Watch your thoughts; they become words.
Watch your words; they become actions.
Watch your actions; they become habits.
Watch your habits; they become character.
Watch your character; for it becomes your destiny. ~ Upanishads
Today, is one of those days where I'm truly feeling at peace. Like, it's when your faith falters is when you lose sight of all the things you do have and that’s what I’m slowly starting to realize. People have always said that to me, “Be grateful” and I hate to say that as old as I am, I never fully realized the concept of it. I always thought I was a “grateful” person..really, I did. Lately, while I’ve been on this detox I’ve been slowing down and just looking at things.

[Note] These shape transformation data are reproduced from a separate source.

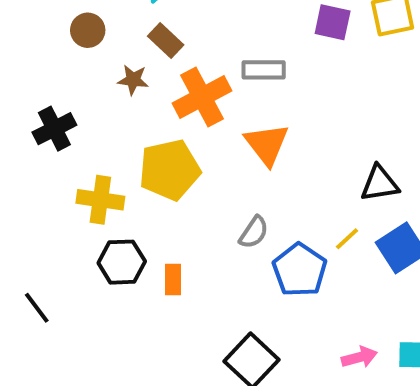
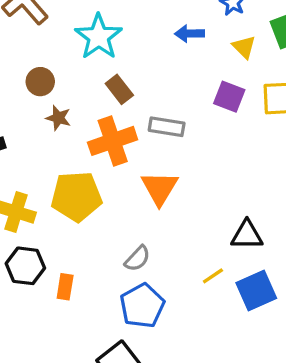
brown circle: (88, 30) -> (40, 82), moved
brown rectangle: (166, 40) -> (119, 89), moved
blue pentagon: (300, 270) -> (142, 306), moved

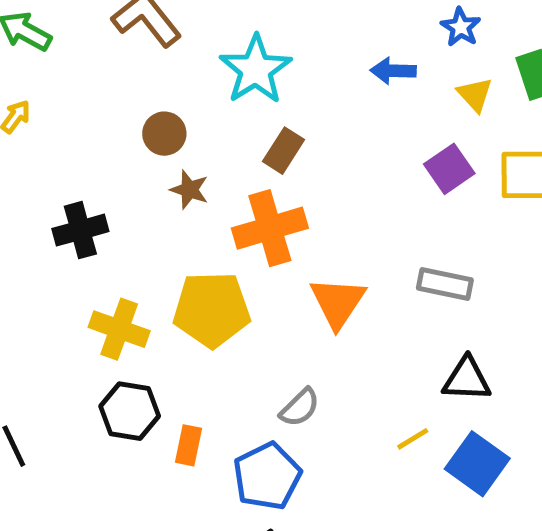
brown rectangle: (119, 89) -> (283, 151), turned 68
purple square: (229, 97) -> (449, 169), turned 32
gray rectangle: (167, 127) -> (445, 284), moved
blue square: (256, 290) -> (477, 464), turned -33
blue pentagon: (142, 306) -> (267, 476), moved

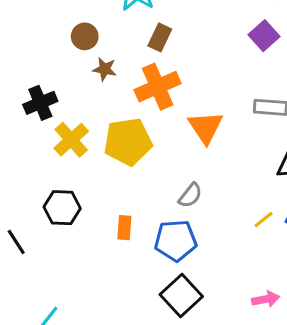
yellow cross: (119, 329) -> (71, 140), moved, turned 36
black hexagon: (130, 411) -> (62, 208), moved
yellow line: (413, 439) -> (263, 220), moved
blue pentagon: (267, 476) -> (176, 241), turned 30

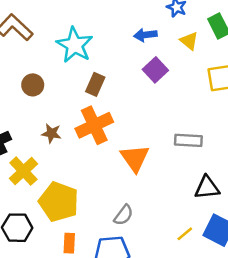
purple square: (264, 36) -> (155, 70), moved
brown star: (105, 69) -> (51, 133), moved
yellow pentagon: (128, 142) -> (59, 202), moved, turned 30

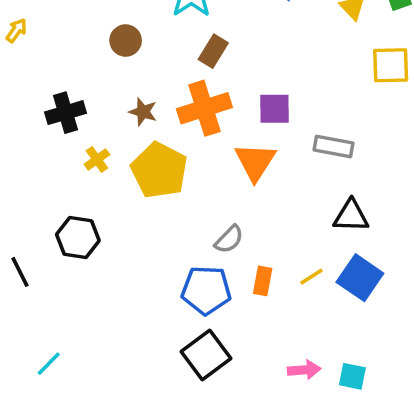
purple square: (155, 70) -> (275, 109), moved, turned 35
yellow cross: (23, 171) -> (97, 159), size x0.6
yellow pentagon: (59, 202) -> (159, 170), moved
orange rectangle: (69, 243) -> (263, 281), moved

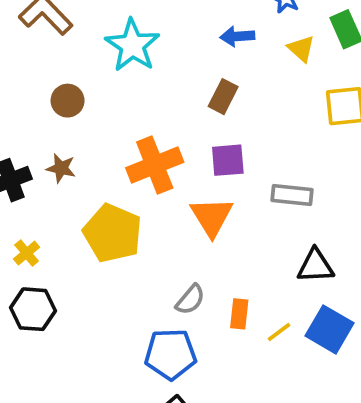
brown rectangle: (213, 51) -> (223, 97), moved
brown star: (143, 112) -> (61, 168), moved
yellow cross: (97, 159) -> (27, 253), moved
orange rectangle: (263, 281) -> (239, 314), moved

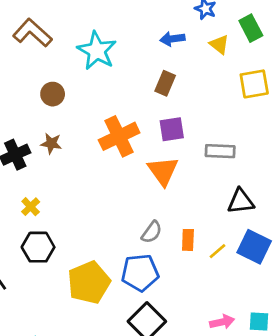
yellow pentagon: (113, 233) -> (89, 282), moved, turned 30

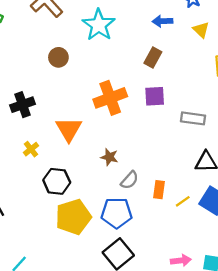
brown star: (51, 143) -> (109, 157), moved
orange triangle: (163, 171) -> (69, 129), moved
black hexagon: (38, 247) -> (57, 181), moved

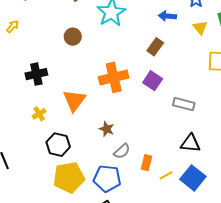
purple square: (155, 96) -> (153, 81), turned 30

In the beginning, I noticed that I wasn’t being grateful. I was very annoyed at everything, I mean absolutely everything. If I was damn near ordering McDonalds the questions in my mind would be things such as “Is it really that hard to hear the words ‘sweet & sour sauce’ versus ‘barbecue’? “ I realized that I’d get so annoyed. I was annoyed to a point as if someone took something from me, or did something that would drastically ruin my day. As opposed to saying to myself, “I know what it’s like to not have a job for nearly 9 months and being able to afford McDonalds was like buying gold.” Despite the fact that I heavily dislike my retail job, and just quit, I started to get comfortable again with just because I was having some form of flowing, guaranteed money that I deserved things to come to me within a certain time and space.

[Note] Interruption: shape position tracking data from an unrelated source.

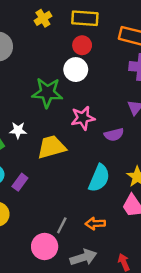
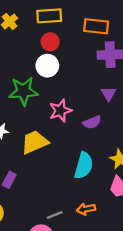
gray line: (62, 225) -> (55, 215), turned 49

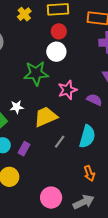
purple semicircle: (92, 122) -> (94, 100), turned -133
orange arrow: (86, 209) -> (89, 173), turned -98
gray line: (55, 215) -> (60, 142), moved, turned -32

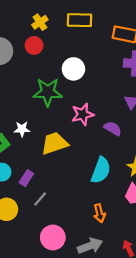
red circle: (59, 31) -> (34, 45), moved
gray line: (60, 142) -> (40, 199), moved

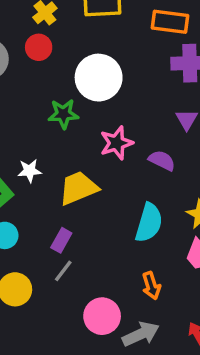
white circle: (73, 69) -> (99, 78), size x1.4
green star: (48, 92) -> (63, 114), size x0.7
purple rectangle: (26, 178) -> (61, 240), moved
pink circle: (53, 237) -> (102, 316), moved

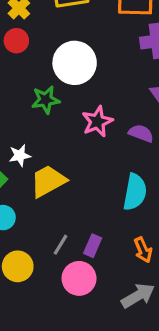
yellow trapezoid: (78, 188) -> (48, 181), moved
purple rectangle: (61, 240) -> (93, 246), moved
pink circle: (102, 316) -> (79, 278), moved

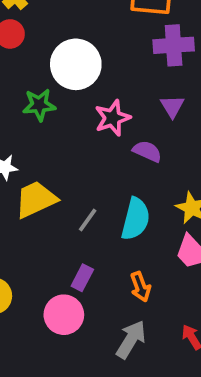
pink star: (97, 122) -> (113, 118), moved
gray line: (60, 245) -> (88, 220), moved
gray arrow: (138, 296) -> (131, 339), turned -32

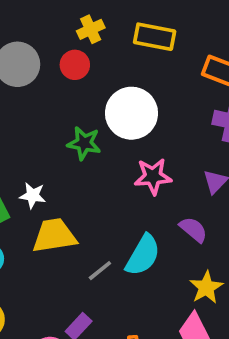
purple semicircle: (147, 151) -> (193, 230), moved
cyan semicircle: (136, 219) -> (143, 255), moved

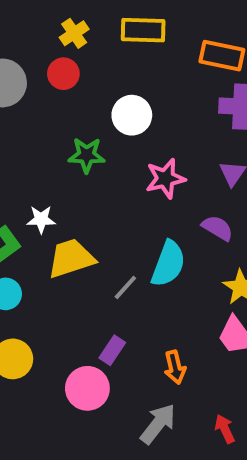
white circle: (132, 113) -> (132, 115), size x0.7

But I guess, lately, I’ve been “watching my character”. I had lost a lot of faith in God and Jesus and the sort, and now, I’ve been slowly feeling more connected than I ever have been before. I’m interrupting myself to say a word of thanks, gratitude or praise. It’s been lending such comfort, and I never saw how much it could. When you really start to tally up the things you do have, and acknowledge that things would be 700 times worse if you didn’t have these things..it spins the perspective so heavily. It’s the money to buy Starbucks, when children can’t even afford clean water. What did I do to deserve being so lucky? So fortunate? Tomorrow, I’m donating around $400 in clothes and shoes, to start, to the OCRF: Ovarian Cancer Research Fund. I feel like, I’ve been so blessed as to not come down with such a fatal illness that my mother’s aunt passed away of recently that I need to give something that would bring a smile to the women who do have it. I want them to have nice things, and feel beautiful and I’ve been so fortunate to have so much money to spend on clothing that I do need to share some of what I have.
I need to spread love.
Watching my character is becoming more and more apart of my day-to-day life. I'm trying so much harder to think before I speak, and think before I react.
The more you practice something, the easier it DOES become. Practicing gratitude I'm truly realizing is the best habit one can have.